In many of our previous performance works, including Third Person, shifts in tempo, composition, clarity and intensity can be finely constructed and tuned so that the ‘adventure’ of aesthetic experience might transport the spectator into contemplative and imaginative reflection at any given moment.
But how do those strategies for making translate into a performance work that lasts for two weeks? And moreover, one which is being intentionally constructed to sit in-and-among the fabric of people’s daily lives. If the Gadamerian idea of adventure has any similarity with aesthetic engagement, then our approach to Fortnight must be one in which its daily interventions define themselves as something more profound than an aesthetics of the everyday.
Indeed, there is perhaps something counterintuitive in thinking about experience as aesthetic qua aesthetic in a performance context that might be more at home with an aesthetics of walking, urban spaces, or the everyday. But there remains something powerful and attractive about the prospect of an experience which ‘removes the conditions and obligations of everyday life’, especially when those experiences paradoxically occur within the structures of daily circumstance.

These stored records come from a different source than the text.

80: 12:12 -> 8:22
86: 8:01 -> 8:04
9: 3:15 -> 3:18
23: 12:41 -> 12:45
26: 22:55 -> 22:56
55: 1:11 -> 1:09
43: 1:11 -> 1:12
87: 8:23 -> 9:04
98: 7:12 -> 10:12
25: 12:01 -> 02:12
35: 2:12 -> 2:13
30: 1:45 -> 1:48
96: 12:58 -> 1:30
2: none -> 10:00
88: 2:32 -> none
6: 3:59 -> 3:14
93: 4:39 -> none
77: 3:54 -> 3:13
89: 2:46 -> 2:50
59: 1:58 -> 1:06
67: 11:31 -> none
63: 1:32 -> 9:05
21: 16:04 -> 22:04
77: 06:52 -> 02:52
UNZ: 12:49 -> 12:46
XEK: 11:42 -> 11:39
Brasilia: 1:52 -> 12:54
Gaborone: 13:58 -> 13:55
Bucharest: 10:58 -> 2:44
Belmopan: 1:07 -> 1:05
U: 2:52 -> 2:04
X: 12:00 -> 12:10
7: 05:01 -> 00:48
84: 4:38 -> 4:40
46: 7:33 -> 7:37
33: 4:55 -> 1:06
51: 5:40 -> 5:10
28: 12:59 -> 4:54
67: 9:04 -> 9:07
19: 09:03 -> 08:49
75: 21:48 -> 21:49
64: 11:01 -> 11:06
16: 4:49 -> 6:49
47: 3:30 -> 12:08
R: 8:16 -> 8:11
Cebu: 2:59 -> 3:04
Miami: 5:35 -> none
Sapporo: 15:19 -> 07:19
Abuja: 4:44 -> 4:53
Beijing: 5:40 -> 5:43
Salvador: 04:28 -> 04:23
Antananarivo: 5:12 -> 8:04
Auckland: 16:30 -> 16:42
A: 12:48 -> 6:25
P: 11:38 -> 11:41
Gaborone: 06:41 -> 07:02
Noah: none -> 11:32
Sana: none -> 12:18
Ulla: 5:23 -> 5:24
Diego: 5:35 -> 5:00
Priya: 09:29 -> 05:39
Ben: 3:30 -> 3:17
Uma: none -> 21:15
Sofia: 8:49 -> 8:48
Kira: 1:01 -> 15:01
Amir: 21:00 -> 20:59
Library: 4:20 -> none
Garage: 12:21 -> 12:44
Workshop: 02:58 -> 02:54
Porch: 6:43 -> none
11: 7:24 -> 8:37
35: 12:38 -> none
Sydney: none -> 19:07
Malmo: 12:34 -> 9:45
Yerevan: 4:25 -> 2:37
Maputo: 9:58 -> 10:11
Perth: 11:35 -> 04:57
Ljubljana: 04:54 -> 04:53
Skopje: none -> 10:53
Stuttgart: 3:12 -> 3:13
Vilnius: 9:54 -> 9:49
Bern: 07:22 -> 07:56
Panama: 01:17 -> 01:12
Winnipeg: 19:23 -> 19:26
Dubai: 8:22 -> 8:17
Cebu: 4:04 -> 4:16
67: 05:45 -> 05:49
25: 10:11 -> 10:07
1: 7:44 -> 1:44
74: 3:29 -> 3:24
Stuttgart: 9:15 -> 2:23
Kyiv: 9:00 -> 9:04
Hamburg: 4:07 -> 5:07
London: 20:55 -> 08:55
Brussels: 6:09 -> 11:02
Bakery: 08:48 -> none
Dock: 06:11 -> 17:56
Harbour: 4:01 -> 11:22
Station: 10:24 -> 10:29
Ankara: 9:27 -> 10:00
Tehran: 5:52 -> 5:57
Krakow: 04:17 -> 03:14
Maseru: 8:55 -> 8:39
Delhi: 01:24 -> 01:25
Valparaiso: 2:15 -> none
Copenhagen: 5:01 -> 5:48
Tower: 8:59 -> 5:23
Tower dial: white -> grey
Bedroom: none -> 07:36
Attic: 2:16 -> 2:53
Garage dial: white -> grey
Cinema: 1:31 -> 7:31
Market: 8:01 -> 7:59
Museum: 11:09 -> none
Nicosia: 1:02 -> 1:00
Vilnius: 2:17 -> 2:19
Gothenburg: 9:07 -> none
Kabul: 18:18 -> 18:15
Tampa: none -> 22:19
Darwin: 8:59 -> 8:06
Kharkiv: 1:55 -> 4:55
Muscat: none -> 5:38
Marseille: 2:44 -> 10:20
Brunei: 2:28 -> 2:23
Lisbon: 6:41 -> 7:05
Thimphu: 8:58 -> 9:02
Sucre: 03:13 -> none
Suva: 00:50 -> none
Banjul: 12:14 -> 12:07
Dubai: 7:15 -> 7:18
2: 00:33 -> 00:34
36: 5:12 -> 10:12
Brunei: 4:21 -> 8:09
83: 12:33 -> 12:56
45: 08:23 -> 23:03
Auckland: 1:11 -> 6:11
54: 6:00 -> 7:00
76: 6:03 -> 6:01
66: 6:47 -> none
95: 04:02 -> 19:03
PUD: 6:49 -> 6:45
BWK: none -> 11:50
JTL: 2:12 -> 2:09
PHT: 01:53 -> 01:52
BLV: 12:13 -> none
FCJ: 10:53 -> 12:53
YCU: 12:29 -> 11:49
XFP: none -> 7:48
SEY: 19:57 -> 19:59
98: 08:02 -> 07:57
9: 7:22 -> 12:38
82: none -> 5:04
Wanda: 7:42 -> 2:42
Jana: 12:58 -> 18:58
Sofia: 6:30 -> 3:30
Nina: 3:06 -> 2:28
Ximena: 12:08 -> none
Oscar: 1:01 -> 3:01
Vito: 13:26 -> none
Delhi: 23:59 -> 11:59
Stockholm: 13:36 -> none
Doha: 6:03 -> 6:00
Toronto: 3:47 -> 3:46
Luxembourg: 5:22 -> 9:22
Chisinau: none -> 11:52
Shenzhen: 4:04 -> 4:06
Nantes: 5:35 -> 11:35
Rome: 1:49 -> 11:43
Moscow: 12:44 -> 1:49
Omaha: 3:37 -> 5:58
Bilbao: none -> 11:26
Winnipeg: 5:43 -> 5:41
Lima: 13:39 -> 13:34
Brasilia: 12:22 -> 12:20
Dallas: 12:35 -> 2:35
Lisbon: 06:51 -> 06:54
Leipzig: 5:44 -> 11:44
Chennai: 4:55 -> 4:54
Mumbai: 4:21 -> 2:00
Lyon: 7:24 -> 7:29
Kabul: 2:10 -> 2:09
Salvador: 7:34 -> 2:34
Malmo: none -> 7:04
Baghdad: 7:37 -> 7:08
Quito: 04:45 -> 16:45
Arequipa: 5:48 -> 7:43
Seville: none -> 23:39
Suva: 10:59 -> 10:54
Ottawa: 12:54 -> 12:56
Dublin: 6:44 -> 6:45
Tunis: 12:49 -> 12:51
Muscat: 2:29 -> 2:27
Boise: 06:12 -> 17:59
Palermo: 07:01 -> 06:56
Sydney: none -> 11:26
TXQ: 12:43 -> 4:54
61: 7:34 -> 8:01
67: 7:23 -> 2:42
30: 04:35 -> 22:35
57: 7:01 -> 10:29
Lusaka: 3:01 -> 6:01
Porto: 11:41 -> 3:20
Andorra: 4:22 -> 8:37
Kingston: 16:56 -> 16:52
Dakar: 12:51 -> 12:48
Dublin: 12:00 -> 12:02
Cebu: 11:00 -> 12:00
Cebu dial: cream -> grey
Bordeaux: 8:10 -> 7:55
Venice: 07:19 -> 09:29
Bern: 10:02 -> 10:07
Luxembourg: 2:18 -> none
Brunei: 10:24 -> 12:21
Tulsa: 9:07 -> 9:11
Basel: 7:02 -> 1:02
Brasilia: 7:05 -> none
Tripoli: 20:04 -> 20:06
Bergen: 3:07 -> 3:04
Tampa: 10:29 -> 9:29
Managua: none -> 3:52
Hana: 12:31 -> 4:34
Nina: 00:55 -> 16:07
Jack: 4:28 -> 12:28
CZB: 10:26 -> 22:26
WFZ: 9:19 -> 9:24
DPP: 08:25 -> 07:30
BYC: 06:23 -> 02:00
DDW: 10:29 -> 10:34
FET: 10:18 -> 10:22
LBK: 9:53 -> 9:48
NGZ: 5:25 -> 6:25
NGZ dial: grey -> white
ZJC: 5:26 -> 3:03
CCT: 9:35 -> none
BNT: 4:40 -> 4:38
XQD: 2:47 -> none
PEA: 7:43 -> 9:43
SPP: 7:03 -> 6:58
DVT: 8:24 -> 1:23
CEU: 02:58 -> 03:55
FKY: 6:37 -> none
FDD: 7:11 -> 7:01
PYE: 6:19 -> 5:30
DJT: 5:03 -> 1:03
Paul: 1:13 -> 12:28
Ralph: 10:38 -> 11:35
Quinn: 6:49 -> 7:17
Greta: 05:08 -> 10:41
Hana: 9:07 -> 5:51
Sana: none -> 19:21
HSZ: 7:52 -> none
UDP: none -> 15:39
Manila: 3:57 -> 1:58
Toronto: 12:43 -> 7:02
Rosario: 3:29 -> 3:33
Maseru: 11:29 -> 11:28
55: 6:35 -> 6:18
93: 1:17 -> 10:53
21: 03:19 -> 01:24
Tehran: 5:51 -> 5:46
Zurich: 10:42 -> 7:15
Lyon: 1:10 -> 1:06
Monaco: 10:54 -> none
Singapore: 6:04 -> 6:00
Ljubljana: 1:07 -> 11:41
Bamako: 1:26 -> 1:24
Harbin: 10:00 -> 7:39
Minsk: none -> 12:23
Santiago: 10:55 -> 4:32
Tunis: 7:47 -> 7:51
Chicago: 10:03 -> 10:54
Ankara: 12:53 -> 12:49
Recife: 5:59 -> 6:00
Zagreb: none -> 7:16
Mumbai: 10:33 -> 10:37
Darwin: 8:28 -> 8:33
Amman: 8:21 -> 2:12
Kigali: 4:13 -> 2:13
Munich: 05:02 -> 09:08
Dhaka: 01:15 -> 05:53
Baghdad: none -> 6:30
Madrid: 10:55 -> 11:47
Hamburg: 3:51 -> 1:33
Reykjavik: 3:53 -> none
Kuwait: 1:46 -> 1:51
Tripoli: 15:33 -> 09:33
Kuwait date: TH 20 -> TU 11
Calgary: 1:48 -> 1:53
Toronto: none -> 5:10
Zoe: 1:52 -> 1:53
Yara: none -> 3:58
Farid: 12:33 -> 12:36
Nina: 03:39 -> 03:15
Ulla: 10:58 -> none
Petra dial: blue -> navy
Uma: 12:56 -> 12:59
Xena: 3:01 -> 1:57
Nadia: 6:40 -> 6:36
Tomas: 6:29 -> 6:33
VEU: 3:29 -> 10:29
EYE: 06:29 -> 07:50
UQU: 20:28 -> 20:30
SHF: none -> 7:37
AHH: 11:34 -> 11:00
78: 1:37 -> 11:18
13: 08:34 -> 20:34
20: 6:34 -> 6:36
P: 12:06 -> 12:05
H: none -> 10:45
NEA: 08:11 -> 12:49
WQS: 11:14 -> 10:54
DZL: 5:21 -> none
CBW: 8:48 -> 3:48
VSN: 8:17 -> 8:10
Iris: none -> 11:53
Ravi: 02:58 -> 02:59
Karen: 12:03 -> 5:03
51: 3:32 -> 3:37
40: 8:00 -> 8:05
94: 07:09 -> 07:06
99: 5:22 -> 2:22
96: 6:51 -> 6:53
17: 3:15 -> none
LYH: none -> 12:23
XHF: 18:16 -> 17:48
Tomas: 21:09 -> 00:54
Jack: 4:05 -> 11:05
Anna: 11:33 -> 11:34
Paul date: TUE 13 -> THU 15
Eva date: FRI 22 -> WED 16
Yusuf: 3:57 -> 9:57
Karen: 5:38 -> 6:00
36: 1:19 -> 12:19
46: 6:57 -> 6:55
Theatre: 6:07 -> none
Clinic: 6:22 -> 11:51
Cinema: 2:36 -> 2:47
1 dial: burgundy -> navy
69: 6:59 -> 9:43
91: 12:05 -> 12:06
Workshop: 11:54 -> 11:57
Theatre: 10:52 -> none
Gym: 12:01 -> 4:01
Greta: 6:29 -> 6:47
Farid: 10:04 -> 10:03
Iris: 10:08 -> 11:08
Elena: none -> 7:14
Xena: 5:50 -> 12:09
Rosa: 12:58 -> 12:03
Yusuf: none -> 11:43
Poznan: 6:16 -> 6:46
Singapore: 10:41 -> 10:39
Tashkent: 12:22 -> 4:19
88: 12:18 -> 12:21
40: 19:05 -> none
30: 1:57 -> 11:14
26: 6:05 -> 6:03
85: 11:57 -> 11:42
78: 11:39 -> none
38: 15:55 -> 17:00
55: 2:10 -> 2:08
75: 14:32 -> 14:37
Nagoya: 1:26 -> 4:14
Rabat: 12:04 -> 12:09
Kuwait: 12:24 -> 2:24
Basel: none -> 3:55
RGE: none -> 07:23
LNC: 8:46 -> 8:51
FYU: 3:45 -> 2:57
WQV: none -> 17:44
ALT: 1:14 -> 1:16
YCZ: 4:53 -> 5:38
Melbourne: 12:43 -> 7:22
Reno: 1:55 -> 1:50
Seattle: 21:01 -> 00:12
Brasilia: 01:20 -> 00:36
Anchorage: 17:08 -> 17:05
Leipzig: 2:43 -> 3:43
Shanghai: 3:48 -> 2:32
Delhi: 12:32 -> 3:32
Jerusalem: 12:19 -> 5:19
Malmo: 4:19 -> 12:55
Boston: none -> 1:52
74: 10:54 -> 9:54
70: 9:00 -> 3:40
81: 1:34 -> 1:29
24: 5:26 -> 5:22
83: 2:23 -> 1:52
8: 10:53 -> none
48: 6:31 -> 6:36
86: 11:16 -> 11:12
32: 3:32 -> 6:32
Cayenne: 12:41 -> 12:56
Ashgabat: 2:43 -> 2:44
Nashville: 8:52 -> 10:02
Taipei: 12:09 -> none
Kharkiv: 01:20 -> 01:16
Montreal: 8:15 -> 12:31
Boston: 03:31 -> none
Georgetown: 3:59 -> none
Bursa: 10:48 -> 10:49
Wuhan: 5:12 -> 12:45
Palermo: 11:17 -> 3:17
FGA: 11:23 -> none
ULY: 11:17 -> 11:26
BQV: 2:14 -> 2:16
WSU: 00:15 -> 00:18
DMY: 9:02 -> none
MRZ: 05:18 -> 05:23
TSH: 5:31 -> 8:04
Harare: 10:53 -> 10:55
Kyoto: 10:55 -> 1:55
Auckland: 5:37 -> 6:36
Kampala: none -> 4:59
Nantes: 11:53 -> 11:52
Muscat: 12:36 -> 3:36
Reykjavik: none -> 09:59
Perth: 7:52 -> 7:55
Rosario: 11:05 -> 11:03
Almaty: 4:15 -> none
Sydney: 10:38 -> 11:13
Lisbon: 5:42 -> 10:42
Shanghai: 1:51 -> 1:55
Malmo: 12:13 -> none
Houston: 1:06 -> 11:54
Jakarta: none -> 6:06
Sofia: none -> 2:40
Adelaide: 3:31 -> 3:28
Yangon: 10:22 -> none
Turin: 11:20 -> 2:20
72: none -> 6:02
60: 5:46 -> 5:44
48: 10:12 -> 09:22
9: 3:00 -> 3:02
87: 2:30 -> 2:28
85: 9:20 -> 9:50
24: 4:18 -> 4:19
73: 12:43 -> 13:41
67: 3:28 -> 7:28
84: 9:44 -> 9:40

The problem, then, is this: how can a performance exist within the fabric of the everyday whilst constructing experiences which propose to throw off those shackles? I don’t know if I can give a complete answer here, or indeed if I’m asking the right question in the first place. What I do know is that we’ve started to play with a tactic that seeks to bridge this delicate gap. I’m not going to give too much away, because that’ll spoil all the fun, but my sound academic upbringing compels me to ‘provide an example which will illustrate my point’. With that in mind then, here comes a very slight spoiler.
**SPOILER ALERT**
An early communication compares the city to a working film set, which, in a way, sums up much of what we’re thinking about right now. An SMS message reads:
When you walk do you daydream? Moving through the city is like walking through a film set. You could be in ‘The Birds’ right now: to your left Tippi Hedren is running into her house; on your right, a boom operator stretches his microphone to catch her screams; in front of you the gap between the film set and the real world.
In cinema, after the final edit, the film set is transformed to place of fantasy and imagination, a place where a story is told, or where a climactic event takes place. In the making though, the film set is cluttered with microphones, cameras, lights, and a multitude of bodies that make the ‘magic’ possible. In Fortnight (at least right now), the city and its inhabitants occupy both the final film and the working set, the place of fantasy and labour, at the same time. Through this, the city space itself becomes subtly aestheticised, but in a fragile, paper-thin kind of way. The moments of fantasy, of imaginative speculation are like the ‘adventure’, which ‘knows that, as an adventure, it is exceptional and thus remains related to the return of the everyday’.
Of course, this is just one moment of many, and can’t be taken as indicative of the whole experience. Nevertheless, I think we are starting to uncover a performance which retains the extra-ordinary possibilities of theatrical experience whilst, just like the adventure, ‘is positively and significantly related to the context which it interrupts’.